The kitties of course have been a little annoyed. Up until a while ago they were able to get out to the catio through the window. Then the snow drifted in enough so that walking out meant sinking into the snow up to the belly. So I came to the rescue with a small block of wood to put on top of the snow for them to sit on. But recently it's drifted in so high that even though I carved out a spot for the wood, it's a little difficult to see over the mound. Keiko in particular is not too impressed.
When spring finally does arrive, there will be water, water, everywhere. I guess I should get my rubber boots and life preserver ready!

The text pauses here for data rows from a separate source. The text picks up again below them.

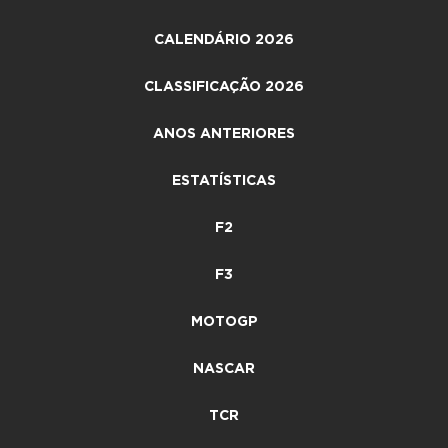
CALENDÁRIO 2026
CLASSIFICAÇÃO 2026
ANOS ANTERIORES
ESTATÍSTICAS
F2
F3
MOTOGP
NASCAR
TCR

In the middle of this, hubby has had so many snow days (snow bound and unable to go to work) that he has started to call his days off 'vacation' days so he doesn't lose the pay. Many people on the Island are struggling because of this. Workers are trying to get buy with lost wages, businesses that struggle during winter months as it is, are struggling with lost revenues. Snow plow drivers are having a difficult time because they are getting stuck in the snow and equipment is breaking under the strain. To say that Islanders are a bit weather weary at this point is an understatement.

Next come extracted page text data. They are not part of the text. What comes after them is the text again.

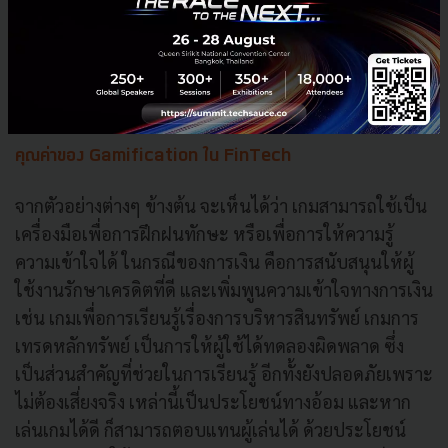
ทำธุรกรรมทางออนไลน์ได้เลย
มินิเกมต่างๆ ที่จะเข้ามาช่วยกระตุ้นการใช้งาน โดย
การให้ Reward จากการเล่นเกม
คุณค่าของ Gamification ใน FinTech
จากตัวอย่างต่างๆ ข้างต้น จะเห็นได้ว่า เกมสามารถใช้เป็น
เครื่องมือเพื่อการฝึกฝนทักษะ หรือเพื่อการให้ความรู้
ความเข้าใจได้ ในกรณีของการเงิน คือการสนับสนุนให้ผู้
ใช้งานรักษาเครดิตที่ดี และเพิ่มพูนความเข้าใจทางการเงิน
เช่น เกมเพื่อการเรียนรู้เรื่องการบริหารสินทรัพย์ เกมการ
เทรดหลักทรัพย์ เป็นการให้ผู้ใช้ได้ทดลองผิดพลาด ซึ่ง
เป็นส่วนสำคัญที่ช่วยในการเรียนรู้ อีกทั้งยังปลอดภัยเพราะ
ไม่ต้องเสี่ยงจริง เหล่านี้เป็นประโยชน์ทางอ้อม และหาก
เล่นเกมได้ดี ก็สามารถตอบแทนผู้เล่นได้ ด้วยประโยชน์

And yet, as cranky as everyone is, it shows the character of people here as everyone gives everyone a hand; from strangers answering a call for help and converging to dig out a senior whose house is so drifted in right up to the roof, trapping them inside, to a pay-it-forward campaign where people are buying the order of the person behind them going through the fast food drive in windows. Then there was the family whose house was in flames. The plows tried to clear the way for the firetrucks but it took so many hours the house was burned to the ground before they could get there even though they were only 15 km away. The family lost everything. A friend launched a Go Fund Me campaign to raise $2000 so they could get some basic needs taken care of and in a matter of hours so many people donated that the goal was surpassed 4 times over. And so, amid the harsh conditions and treacherous situations, the kindness and generosity of humanity rises to the surface. Heartwarming!

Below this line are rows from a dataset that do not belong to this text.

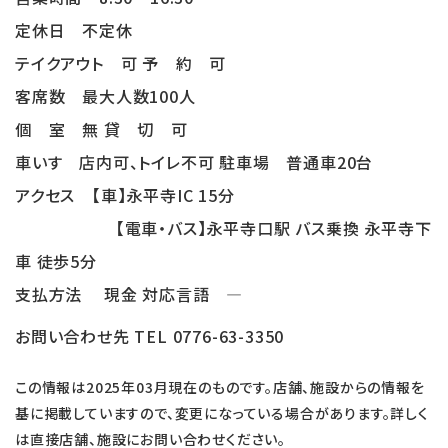
定休日 不定休
テイクアウト 可 予 約 可
客席数 最大人数100人
個 室 無 貸 切 可
車いす 店内可、トイレ不可 駐車場 普通車20台
アクセス 【車】永平寺IC 15分
【電車・バス】永平寺口駅 バス乗換 永平寺下
車 徒歩5分
支払方法 現金 対応言語 ―
お問い合わせ先 TEL 0776-63-3350
この情報は2025年03月現在のものです。店舗、施設からの情報を
基に掲載していますので、変更になっている場合があります。詳しく
は直接店舗、施設にお問い合わせください。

What is one to do when trapped inside? Browse the seed catalogues, of course! and dream of sunny days, warm, gentle breezes and soft earth beneath your feet. It's officially spring, but gazing outside I wonder where it is? They have forecasted more storms over the next few weeks ahead. Looks like I have lots of time to plan the building of the chicken coop and dream of fresh eggs this summer, plan the garden and dream of fresh vegetables on the table, and then there's those wonderful walks on the beach.
Straight ahead in the video you can only see the very top of the swing bench and the picnic table is no longer visible at all, nor is the bench in the small pergola in the back. Hurry Spring! We need you!